Re: [Qemu-devel] VFIO based vGPU(was Re: [Announcement] 2015-Q3 release of XenGT - a Mediated ...)

[Alex Williamson]

Hi Jike,

On Mon, 2016-01-18 at 10:39 +0800, Jike Song wrote:
> Hi Alex, let's continue with a new thread :)
> 
> Basically we agree with you: exposing vGPU via VFIO can make
> QEMU share as much code as possible with pcidev(PF or VF) assignment.
> And yes, different vGPU vendors can share quite a lot of the
> QEMU part, which will do good for upper layers such as libvirt.
> 
> 
> To achieve this, there are quite a lot to do, I'll summarize
> it below. I dived into VFIO for a while but still may have
> things misunderstood, so please correct me :)
> 
> 
> 
> First, let me illustrate my understanding of current VFIO
> framework used to pass through a pcidev to guest:
> 
> 
>                  +----------------------------------+
>                  |            vfio qemu             |
>                  +-----+------------------------+---+
>                        |DMA                  ^  |CFG
> QEMU                   |map               IRQ|  |
> -----------------------|---------------------|--|-----------
> KERNEL    +------------|---------------------|--|----------+
>           | VFIO       |                     |  |          |
>           |            v                     |  v          |
>           |  +-------------------+     +-----+-----------+ |
> IOMMU     |  | vfio iommu driver |     | vfio bus driver | |
> API  <-------+                   |     |                 | |
> Layer     |  | e.g. type1        |     | e.g. vfio_pci   | |
>           |  +-------------------+     +-----------------+ |
>           +------------------------------------------------+
> 
> 
> Here when a particular pcidev is passed-through to a KVM guest,
> it is attached to vfio_pci driver in host, and guest memory
> is mapped into IOMMU via the type1 iommu driver.
> 
> 
> Then, the draft infrastructure of future VFIO-based vgpu:
> 
> 
> 
>                  +-------------------------------------+
>                  |              vfio qemu              |
>                  +----+-------------------------+------+
>                       |DMA                   ^  |CFG
> QEMU                  |map                IRQ|  |
> ----------------------|----------------------|--|-----------
> KERNEL                |                      |  |
>          +------------|----------------------|--|----------+
>          |VFIO        |                      |  |          |
>          |            v                      |  v          |
>          | +--------------------+      +-----+-----------+ |
> DMA      | | vfio iommu driver  |      | vfio bus driver | |
> API <------+                    |      |                 | |
> Layer    | |  e.g. vfio_type2   |      |  e.g. vfio_vgpu | |
>          | +--------------------+      +-----------------+ |
>          |         |  ^                      |  ^          |
>          +---------|--|----------------------|--|----------+
>                    |  |                      |  |
>                    |  |                      v  |
>          +---------|--|----------+   +---------------------+
>          | +-------v-----------+ |   |                     |
>          | |                   | |   |                     |
>          | |      KVMGT        | |   |                     |
>          | |                   | |   |   host gfx driver   |
>          | +-------------------+ |   |                     |
>          |                       |   |                     |
>          |    KVM hypervisor     |   |                     |
>          +-----------------------+   +---------------------+
> 
>         NOTE    vfio_type2 and vfio_vgpu are only *logically* parts
>                 of VFIO, they may be implemented in KVM hypervisor
>                 or host gfx driver.
> 
> 
> 
> Here we need to implement a new vfio IOMMU driver instead of type1,
> let's call it vfio_type2 temporarily.

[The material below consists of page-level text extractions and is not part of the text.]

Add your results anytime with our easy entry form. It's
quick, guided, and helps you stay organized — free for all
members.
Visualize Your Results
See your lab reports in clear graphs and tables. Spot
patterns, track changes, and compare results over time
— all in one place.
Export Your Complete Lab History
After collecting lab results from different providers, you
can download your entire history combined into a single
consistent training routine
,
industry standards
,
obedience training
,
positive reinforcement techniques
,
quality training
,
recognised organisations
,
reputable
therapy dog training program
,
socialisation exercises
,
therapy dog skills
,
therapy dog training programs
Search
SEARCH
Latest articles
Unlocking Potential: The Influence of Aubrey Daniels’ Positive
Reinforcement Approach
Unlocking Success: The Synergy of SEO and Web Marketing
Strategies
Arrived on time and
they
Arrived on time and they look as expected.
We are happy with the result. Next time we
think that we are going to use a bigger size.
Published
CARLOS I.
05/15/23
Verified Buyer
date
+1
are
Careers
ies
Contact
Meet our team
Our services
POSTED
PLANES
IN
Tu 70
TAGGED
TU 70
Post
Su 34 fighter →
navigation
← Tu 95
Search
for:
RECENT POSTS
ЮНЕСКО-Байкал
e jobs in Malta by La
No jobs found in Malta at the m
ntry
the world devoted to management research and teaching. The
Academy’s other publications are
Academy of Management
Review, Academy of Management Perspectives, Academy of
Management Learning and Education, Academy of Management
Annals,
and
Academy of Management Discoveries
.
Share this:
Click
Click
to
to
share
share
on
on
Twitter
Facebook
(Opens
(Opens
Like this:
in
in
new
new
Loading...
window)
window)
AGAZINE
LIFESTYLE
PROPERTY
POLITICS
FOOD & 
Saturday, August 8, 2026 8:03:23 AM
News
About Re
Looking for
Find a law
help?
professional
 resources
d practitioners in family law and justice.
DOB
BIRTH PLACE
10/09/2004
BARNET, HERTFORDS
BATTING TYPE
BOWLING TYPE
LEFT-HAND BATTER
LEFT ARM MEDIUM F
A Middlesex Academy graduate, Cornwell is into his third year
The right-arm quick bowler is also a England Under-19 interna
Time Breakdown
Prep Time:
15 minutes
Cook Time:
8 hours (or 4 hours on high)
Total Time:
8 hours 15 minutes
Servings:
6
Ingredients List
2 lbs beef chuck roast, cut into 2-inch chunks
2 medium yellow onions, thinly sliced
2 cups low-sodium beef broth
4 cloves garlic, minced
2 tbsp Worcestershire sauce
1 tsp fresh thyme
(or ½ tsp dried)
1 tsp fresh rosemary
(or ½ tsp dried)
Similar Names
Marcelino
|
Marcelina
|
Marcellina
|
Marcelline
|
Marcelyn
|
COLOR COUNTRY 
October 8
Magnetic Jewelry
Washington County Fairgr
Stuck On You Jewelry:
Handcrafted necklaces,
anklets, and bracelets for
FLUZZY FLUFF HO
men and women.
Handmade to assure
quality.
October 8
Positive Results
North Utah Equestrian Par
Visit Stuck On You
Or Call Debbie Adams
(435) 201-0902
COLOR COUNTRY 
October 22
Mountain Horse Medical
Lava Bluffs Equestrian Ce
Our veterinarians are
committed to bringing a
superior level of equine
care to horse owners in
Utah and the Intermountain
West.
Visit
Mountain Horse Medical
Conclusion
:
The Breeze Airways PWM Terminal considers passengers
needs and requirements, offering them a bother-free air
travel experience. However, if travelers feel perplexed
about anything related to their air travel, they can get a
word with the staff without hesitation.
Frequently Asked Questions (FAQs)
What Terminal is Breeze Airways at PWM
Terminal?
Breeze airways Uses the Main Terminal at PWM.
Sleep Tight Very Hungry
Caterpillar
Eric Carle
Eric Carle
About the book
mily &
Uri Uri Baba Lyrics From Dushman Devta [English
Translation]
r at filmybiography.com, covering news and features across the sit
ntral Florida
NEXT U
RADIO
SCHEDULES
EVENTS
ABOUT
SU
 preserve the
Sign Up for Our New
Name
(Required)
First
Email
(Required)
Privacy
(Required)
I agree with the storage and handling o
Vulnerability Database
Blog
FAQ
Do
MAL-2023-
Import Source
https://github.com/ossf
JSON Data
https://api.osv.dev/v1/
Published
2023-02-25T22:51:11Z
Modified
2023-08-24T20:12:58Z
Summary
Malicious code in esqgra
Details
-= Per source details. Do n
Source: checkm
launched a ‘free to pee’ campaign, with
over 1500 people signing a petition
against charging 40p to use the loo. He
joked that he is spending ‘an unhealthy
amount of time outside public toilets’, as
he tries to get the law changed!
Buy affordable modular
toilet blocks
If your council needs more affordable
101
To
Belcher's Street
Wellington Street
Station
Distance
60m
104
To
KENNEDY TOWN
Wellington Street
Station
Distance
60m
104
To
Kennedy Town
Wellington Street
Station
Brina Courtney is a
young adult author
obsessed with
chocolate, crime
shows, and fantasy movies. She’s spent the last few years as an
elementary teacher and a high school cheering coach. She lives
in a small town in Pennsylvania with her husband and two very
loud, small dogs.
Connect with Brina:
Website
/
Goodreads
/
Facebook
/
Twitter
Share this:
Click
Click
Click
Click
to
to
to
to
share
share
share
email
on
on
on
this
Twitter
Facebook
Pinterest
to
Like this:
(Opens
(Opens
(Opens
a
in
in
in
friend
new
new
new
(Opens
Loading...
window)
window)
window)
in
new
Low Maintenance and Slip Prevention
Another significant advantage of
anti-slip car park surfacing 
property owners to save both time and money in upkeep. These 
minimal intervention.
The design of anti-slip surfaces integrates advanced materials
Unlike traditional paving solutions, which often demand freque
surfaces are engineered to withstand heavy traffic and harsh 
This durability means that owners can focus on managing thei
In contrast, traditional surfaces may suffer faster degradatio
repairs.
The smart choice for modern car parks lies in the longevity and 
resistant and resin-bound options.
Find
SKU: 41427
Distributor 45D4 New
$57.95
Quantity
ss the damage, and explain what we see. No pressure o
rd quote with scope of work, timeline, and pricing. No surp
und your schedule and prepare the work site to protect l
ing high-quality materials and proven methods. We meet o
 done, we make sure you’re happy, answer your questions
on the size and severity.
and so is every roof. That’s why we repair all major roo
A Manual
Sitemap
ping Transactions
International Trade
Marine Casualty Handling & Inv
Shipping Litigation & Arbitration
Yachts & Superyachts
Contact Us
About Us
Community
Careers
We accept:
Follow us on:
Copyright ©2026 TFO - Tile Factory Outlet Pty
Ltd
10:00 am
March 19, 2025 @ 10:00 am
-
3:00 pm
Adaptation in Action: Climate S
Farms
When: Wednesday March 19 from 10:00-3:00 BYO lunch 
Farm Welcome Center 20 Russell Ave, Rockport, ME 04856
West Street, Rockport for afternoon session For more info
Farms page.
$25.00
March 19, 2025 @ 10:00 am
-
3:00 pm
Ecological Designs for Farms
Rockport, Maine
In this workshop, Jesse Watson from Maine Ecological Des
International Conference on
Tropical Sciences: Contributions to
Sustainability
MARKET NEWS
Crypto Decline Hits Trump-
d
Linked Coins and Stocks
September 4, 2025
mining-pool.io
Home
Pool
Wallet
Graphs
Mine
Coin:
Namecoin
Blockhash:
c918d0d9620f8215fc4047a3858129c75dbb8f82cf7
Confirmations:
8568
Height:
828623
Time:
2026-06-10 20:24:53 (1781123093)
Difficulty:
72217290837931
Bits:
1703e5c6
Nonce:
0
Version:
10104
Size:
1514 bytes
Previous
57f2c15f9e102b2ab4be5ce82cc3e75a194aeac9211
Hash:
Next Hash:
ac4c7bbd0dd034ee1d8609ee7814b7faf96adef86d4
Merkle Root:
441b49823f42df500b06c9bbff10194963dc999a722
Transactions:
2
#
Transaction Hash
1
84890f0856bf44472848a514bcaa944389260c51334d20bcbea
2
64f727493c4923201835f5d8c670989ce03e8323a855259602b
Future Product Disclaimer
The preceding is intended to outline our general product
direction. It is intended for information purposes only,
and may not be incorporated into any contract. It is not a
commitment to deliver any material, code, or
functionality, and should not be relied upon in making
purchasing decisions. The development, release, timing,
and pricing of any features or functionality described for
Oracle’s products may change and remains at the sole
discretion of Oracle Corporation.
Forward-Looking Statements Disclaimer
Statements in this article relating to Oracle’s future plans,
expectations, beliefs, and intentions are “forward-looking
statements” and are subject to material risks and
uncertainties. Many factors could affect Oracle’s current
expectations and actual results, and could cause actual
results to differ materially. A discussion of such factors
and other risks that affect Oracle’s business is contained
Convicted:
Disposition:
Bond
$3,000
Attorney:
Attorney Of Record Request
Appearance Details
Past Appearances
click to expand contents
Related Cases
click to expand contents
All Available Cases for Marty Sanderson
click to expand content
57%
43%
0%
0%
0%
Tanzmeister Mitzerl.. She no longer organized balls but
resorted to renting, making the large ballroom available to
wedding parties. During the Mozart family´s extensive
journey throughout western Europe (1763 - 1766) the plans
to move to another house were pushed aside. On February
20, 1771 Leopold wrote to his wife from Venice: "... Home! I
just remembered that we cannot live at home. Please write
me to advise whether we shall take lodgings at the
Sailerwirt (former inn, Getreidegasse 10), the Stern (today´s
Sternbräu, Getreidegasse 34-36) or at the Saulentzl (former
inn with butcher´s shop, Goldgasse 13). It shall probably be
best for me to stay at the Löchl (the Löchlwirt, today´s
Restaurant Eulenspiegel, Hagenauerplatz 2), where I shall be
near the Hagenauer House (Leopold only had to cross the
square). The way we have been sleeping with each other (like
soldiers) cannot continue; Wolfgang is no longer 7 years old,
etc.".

The main difference from pcidev
> assignment is, vGPU doesn't have its own DMA requester id, so it has
> to share mappings with host and other vGPUs.
> 
>         - type1 iommu driver maps gpa to hpa for passing through;
>           whereas type2 maps iova to hpa;
> 
>         - hardware iommu is always needed by type1, whereas for
>           type2, hardware iommu is optional;
> 
>         - type1 will invoke low-level IOMMU API (iommu_map et al) to
>           setup IOMMU page table directly, whereas type2 dosen't (only
>           need to invoke higher level DMA API like dma_map_page);

Yes, the current type1 implementation is not compatible with vgpu since
there are not separate requester IDs on the bus and you probably don't
want or need to pin all of guest memory like we do for direct
assignment.  However, let's separate the type1 user API from the
current implementation.  It's quite easy within the vfio code to
consider "type1" to be an API specification that may have multiple
implementations.  A minor code change would allow us to continue
looking for compatible iommu backends if the group we're trying to
attach is rejected.  The benefit here is that QEMU could work
unmodified, using the type1 vfio-iommu API regardless of whether a
device is directly assigned or virtual.

Let's look at the type1 interface; we have simple map and unmap
interfaces which map and unmap process virtual address space (vaddr) to
the device address space (iova).  The host physical address is obtained
by pinning the vaddr.  In the current implementation, a map operation
pins pages and populates the hardware iommu.  A vgpu compatible
implementation might simply register the translation into a kernel-
based database to be called upon later.  When the host graphics driver
needs to enable dma for the vgpu, it doesn't need to go to QEMU for the
translation, it already possesses the iova to vaddr mapping, which
becomes iova to hpa after a pinning operation.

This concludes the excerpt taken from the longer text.